▶ _EXERCISE DETAILS_: From the records below, copy every line that contains the word "everything".

▶ _DATA FOR THE TASK_:

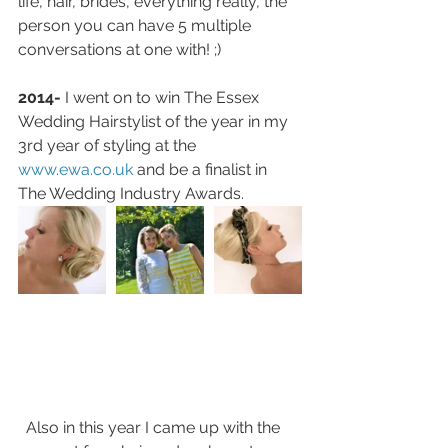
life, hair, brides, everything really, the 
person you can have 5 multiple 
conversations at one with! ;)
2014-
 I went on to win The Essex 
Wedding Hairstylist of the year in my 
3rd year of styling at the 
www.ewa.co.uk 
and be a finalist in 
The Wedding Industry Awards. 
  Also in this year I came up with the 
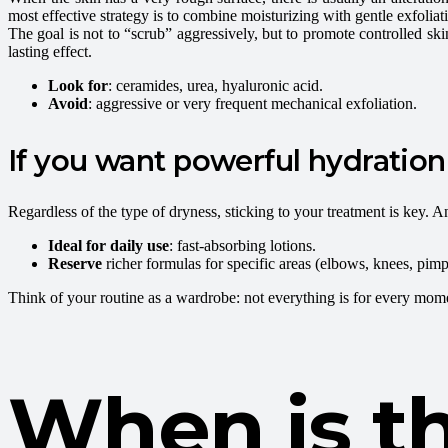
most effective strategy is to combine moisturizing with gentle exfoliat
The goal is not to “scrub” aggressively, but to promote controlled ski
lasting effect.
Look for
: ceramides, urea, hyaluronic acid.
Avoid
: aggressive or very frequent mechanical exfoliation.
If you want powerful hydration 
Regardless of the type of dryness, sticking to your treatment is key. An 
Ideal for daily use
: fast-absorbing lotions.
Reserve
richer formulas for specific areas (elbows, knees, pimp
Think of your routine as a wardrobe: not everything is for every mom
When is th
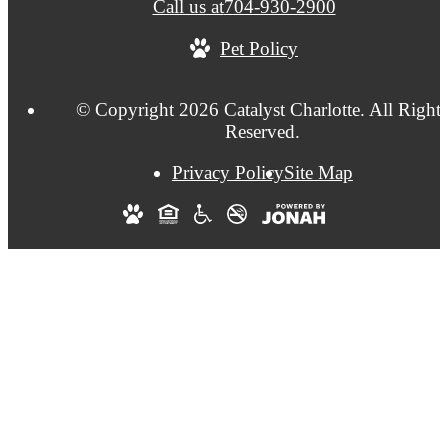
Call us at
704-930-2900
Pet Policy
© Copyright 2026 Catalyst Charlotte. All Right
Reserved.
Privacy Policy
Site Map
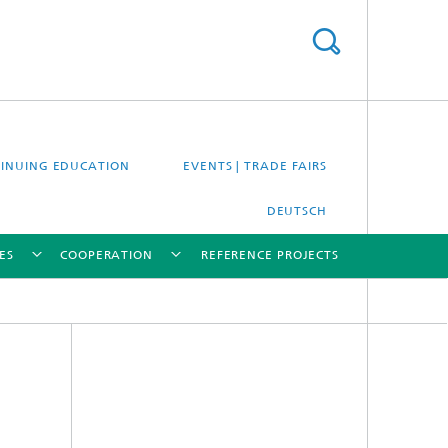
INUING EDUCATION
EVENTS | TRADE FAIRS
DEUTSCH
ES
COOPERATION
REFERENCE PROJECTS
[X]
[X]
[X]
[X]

▶ _TASK OUTPUT_:
life, hair, brides, everything really, the 
Think of your routine as a wardrobe: not everything is for every mom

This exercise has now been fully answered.